Rathdrum blaze causes evacuation warning


Above the town of Rathdrum, smoke billows from a forest fire on the side of Rathdrum Mountain on Saturday afternoon.
 (Jesse Tinsley / The Spokesman-Review)
From Staff Reports The Spokesman-Review

A 5- to 10-acre fire on the northern edge of Rathdrum prompted a cautionary evacuation warning Saturday, as planes and a helicopter bombarded the blaze from above.

Fire officials said the cause of the blaze was undetermined, but heat was making the trees and underbrush feeding the flames tinderbox dry.

Crews quickly named the burn the McCartney fire, which is also the name of a road near the burn.

Frank Waterman, initial attack supervisor for the Coeur d’Alene Interagency Dispatch Center, said the fire started on private land about 1 p.m. and appeared to have burned into a mix of private and government land.

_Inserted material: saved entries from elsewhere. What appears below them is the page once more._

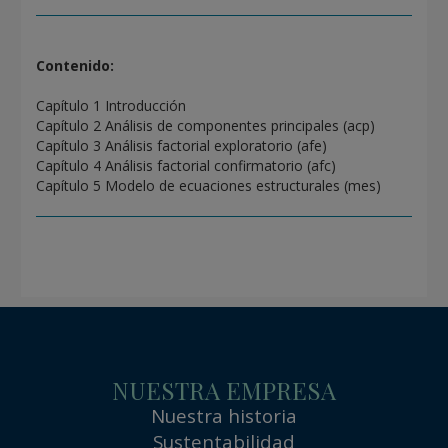
Contenido:
Capítulo 1 Introducción
Capítulo 2 Análisis de componentes principales (acp)
Capítulo 3 Análisis factorial exploratorio (afe)
Capítulo 4 Análisis factorial confirmatorio (afc)
Capítulo 5 Modelo de ecuaciones estructurales (mes)
NUESTRA EMPRESA
Nuestra historia
Sustentabilidad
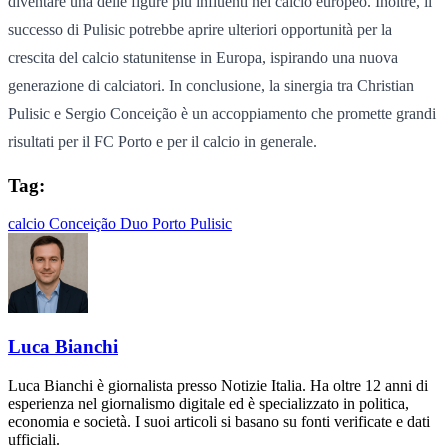
diventare una delle figure più influenti nel calcio europeo. Inoltre, il
successo di Pulisic potrebbe aprire ulteriori opportunità per la
crescita del calcio statunitense in Europa, ispirando una nuova
generazione di calciatori. In conclusione, la sinergia tra Christian
Pulisic e Sergio Conceição è un accoppiamento che promette grandi
risultati per il FC Porto e per il calcio in generale.
Tag:
calcio
Conceição
Duo
Porto
Pulisic
Luca Bianchi
Luca Bianchi è giornalista presso Notizie Italia. Ha oltre 12 anni di
esperienza nel giornalismo digitale ed è specializzato in politica,
economia e società. I suoi articoli si basano su fonti verificate e dati
ufficiali.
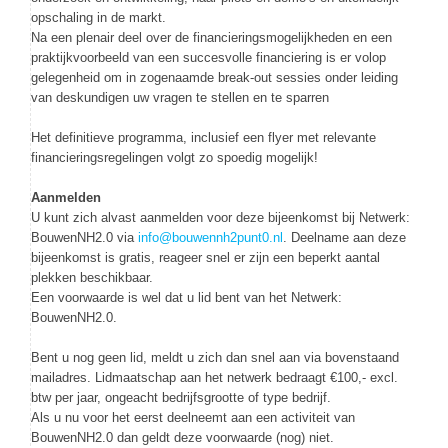
opschaling in de markt.
Na een plenair deel over de financieringsmogelijkheden en een
praktijkvoorbeeld van een succesvolle financiering is er volop
gelegenheid om in zogenaamde break-out sessies onder leiding
van deskundigen uw vragen te stellen en te sparren
Het definitieve programma, inclusief een flyer met relevante
financieringsregelingen volgt zo spoedig mogelijk!
Aanmelden
U kunt zich alvast aanmelden voor deze bijeenkomst bij Netwerk:
BouwenNH2.0 via
info@bouwennh2punt0.nl
. Deelname aan deze
bijeenkomst is gratis, reageer snel er zijn een beperkt aantal
plekken beschikbaar.
Een voorwaarde is wel dat u lid bent van het Netwerk:
BouwenNH2.0.
Bent u nog geen lid, meldt u zich dan snel aan via bovenstaand
mailadres. Lidmaatschap aan het netwerk bedraagt €100,- excl.
btw per jaar, ongeacht bedrijfsgrootte of type bedrijf.
Als u nu voor het eerst deelneemt aan een activiteit van
BouwenNH2.0 dan geldt deze voorwaarde (nog) niet.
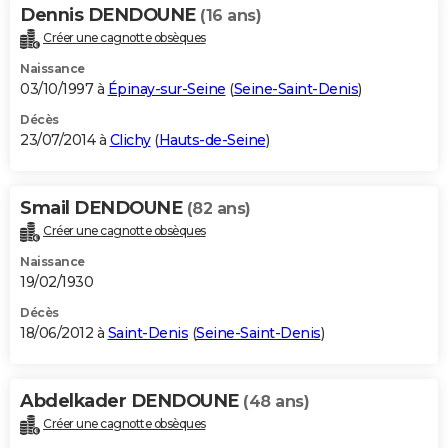
Dennis DENDOUNE
(16 ans)
Créer une cagnotte obsèques
Naissance
03/10/1997 à
Épinay-sur-Seine
(
Seine-Saint-Denis
)
Décès
23/07/2014 à
Clichy
(
Hauts-de-Seine
)
Smail DENDOUNE
(82 ans)
Créer une cagnotte obsèques
Naissance
19/02/1930
Décès
18/06/2012 à
Saint-Denis
(
Seine-Saint-Denis
)
Abdelkader DENDOUNE
(48 ans)
Créer une cagnotte obsèques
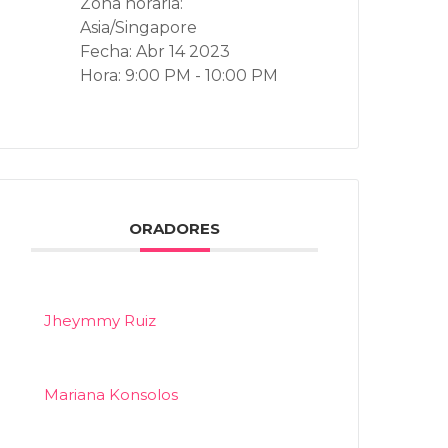
Zona horaria:
Asia/Singapore
Fecha:
Abr 14 2023
Hora:
9:00 PM - 10:00 PM
ORADORES
Jheymmy Ruiz
Mariana Konsolos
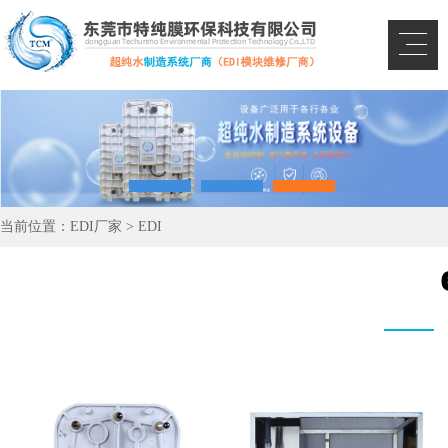
当前位置：
EDI厂家
>
EDI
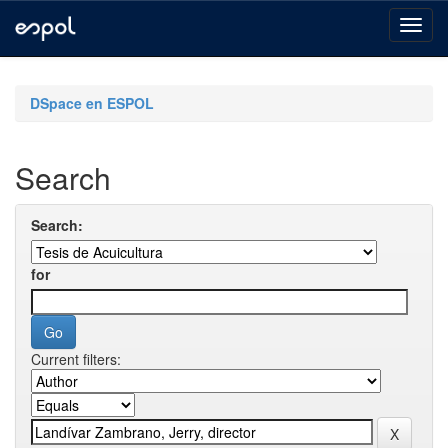
Skip
navigation
DSpace en ESPOL
Search
Search:
for
Current filters:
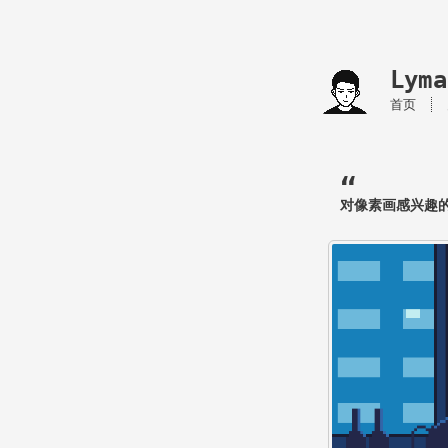
Lyma
首页
对像素画感兴趣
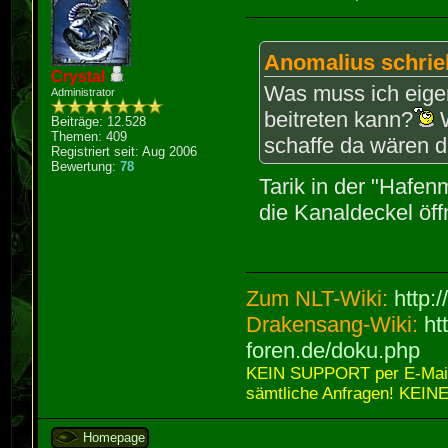
Anomalius schrie
Crystal
Was muss ich eigen
Administrator
beitreten kann?
W
Beiträge: 12.528
Themen: 409
schaffe da wären di
Registriert seit: Aug 2006
Bewertung:
78
Tarik in der "Hafen
die Kanaldeckel öff
Zum NLT-Wiki:
http:
Drakensang-Wiki:
ht
foren.de/doku.php
KEIN SUPPORT per E-Mail,
sämtliche Anfragen! KEINE
Homepage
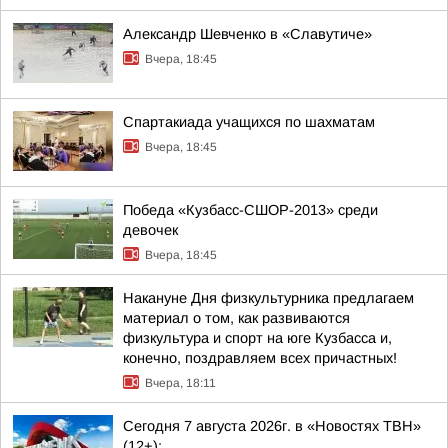
Александр Шевченко в «Славутиче»
Вчера, 18:45
Спартакиада учащихся по шахматам
Вчера, 18:45
Победа «Кузбасс-СШОР-2013» среди
девочек
Вчера, 18:45
Накануне Дня физкультурника предлагаем
материал о том, как развиваются
физкультура и спорт на юге Кузбасса и,
конечно, поздравляем всех причастных!
Вчера, 18:11
Сегодня 7 августа 2026г. в «Новостях ТВН»
(12+):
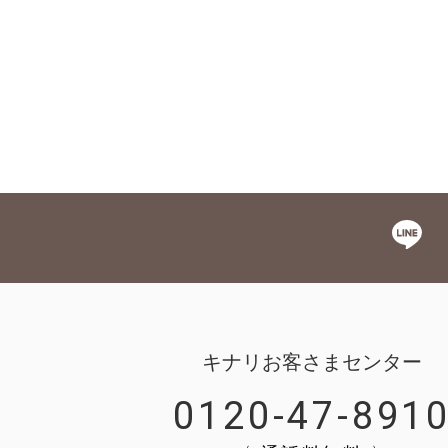
キナリお客さまセンター
0120-47-891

Two single-engine slurry bombers hit the blaze with fire retardant several times before a helicopter began dropping large buckets of water on the blaze.

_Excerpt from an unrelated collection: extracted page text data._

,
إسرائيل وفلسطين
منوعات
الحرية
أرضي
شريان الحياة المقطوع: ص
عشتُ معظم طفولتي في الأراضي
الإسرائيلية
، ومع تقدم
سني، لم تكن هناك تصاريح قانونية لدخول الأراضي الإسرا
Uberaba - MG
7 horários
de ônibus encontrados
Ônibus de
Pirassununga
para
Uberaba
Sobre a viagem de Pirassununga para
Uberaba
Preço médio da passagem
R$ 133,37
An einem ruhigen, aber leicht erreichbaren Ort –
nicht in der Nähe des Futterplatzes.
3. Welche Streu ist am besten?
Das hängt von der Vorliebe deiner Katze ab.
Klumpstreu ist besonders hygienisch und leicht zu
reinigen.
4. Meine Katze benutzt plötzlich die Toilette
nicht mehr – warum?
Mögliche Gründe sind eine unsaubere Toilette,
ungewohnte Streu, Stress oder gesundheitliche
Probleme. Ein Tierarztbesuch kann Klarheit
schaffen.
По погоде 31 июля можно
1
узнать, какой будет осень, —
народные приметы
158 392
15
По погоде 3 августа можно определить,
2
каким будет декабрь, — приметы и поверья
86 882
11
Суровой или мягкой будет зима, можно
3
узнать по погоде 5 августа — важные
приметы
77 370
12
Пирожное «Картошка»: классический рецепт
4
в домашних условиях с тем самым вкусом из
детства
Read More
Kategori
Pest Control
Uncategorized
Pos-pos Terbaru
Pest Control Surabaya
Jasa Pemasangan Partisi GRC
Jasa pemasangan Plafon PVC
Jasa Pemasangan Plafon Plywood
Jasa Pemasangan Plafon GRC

Ground crews from multiple fire agencies were working on the fire.

In town, a small crowd gathered to watch as a holding pool was set up at Lakeland Junior High School to provide the helicopter with water.

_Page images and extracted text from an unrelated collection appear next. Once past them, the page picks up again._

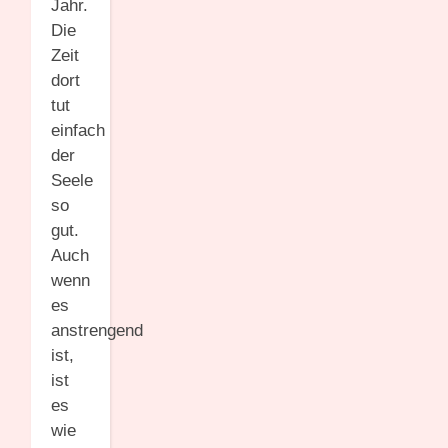
Jahr.
Die
Zeit
dort
tut
einfach
der
Seele
so
gut.
Auch
wenn
es
anstrengend
ist,
ist
es
wie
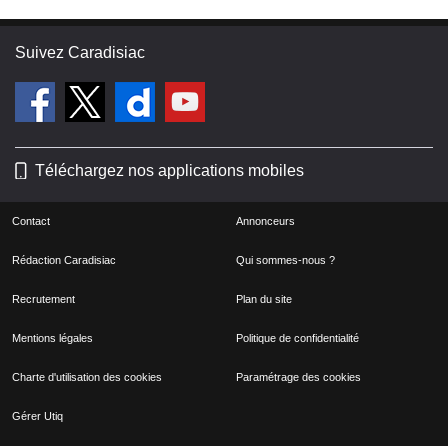
Suivez Caradisiac
Téléchargez nos applications mobiles
Contact
Annonceurs
Rédaction Caradisiac
Qui sommes-nous ?
Recrutement
Plan du site
Mentions légales
Politique de confidentialité
Charte d'utilisation des cookies
Paramétrage des cookies
Gérer Utiq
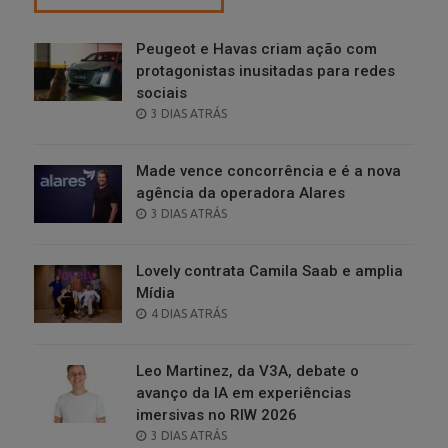
Peugeot e Havas criam ação com
protagonistas inusitadas para redes
sociais
POSTED
3 DIAS ATRÁS
ON
Made vence concorrência e é a nova
agência da operadora Alares
POSTED
3 DIAS ATRÁS
ON
Lovely contrata Camila Saab e amplia
Mídia
POSTED
4 DIAS ATRÁS
ON
Leo Martinez, da V3A, debate o
avanço da IA em experiências
imersivas no RIW 2026
POSTED
3 DIAS ATRÁS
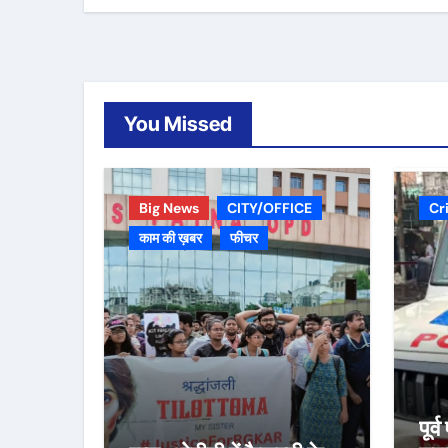
You Missed
Big News
CITY/OFFICE
Cr
काम की ख़बर
फीचर
पूर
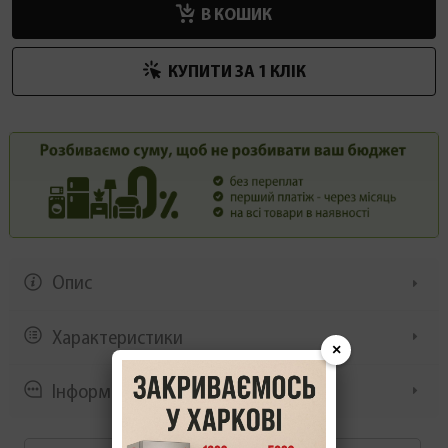
В КОШИК
КУПИТИ ЗА 1 КЛIК
Опис
Характеристики
×
Інформація/демонстрація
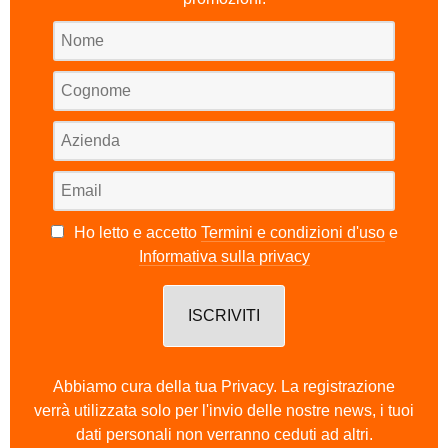
Ho letto e accetto
Termini e condizioni d'uso
e
Informativa sulla privacy
Abbiamo cura della tua Privacy. La registrazione
verrà utilizzata solo per l'invio delle nostre news, i tuoi
dati personali non verranno ceduti ad altri.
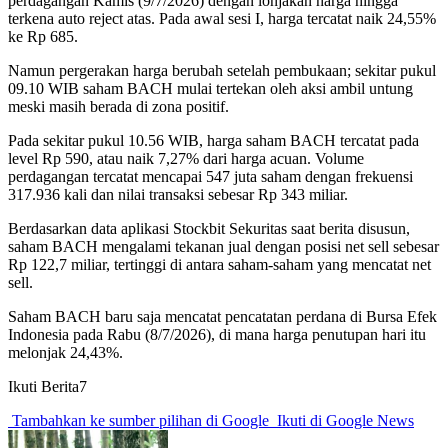
perdagangan Kamis (9/7/2026) dengan lonjakan harga hingga
terkena auto reject atas. Pada awal sesi I, harga tercatat naik 24,55%
ke Rp 685.
Namun pergerakan harga berubah setelah pembukaan; sekitar pukul
09.10 WIB saham BACH mulai tertekan oleh aksi ambil untung
meski masih berada di zona positif.
Pada sekitar pukul 10.56 WIB, harga saham BACH tercatat pada
level Rp 590, atau naik 7,27% dari harga acuan. Volume
perdagangan tercatat mencapai 547 juta saham dengan frekuensi
317.936 kali dan nilai transaksi sebesar Rp 343 miliar.
Berdasarkan data aplikasi Stockbit Sekuritas saat berita disusun,
saham BACH mengalami tekanan jual dengan posisi net sell sebesar
Rp 122,7 miliar, tertinggi di antara saham-saham yang mencatat net
sell.
Saham BACH baru saja mencatat pencatatan perdana di Bursa Efek
Indonesia pada Rabu (8/7/2026), di mana harga penutupan hari itu
melonjak 24,43%.
Ikuti Berita7
Tambahkan ke sumber pilihan di Google
Ikuti di Google News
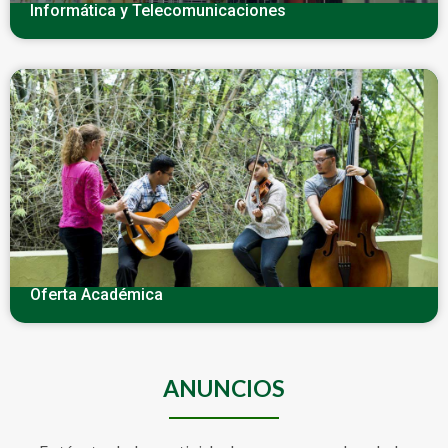
Informática y Telecomunicaciones
Oferta Académica
ANUNCIOS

Waterman’s dispatch center also had its eye on a four-acre fire burning on National Forest land above Priest Lake.

Dubbed the Salty fire, the blaze above Priest Lake was first noticed Friday.

Lightning is believed to be the cause, Waterman said.

In fact, the dispatch center is also watching three other fires – each less than a tenth of an acre – believed to have been sparked by relatively dry lightning storms that passed over the mountains around Coeur d’Alene and Priest Lake roughly two weeks ago.

Fire danger is currently high in the north and south zones of the Idaho Panhandle and moderate in the central zone between Magee Peak and Nuckols.

The National Weather Service was warning Saturday of dry, isolated thunderstorms late Sunday afternoon and evening for Eastern Washington and North Idaho.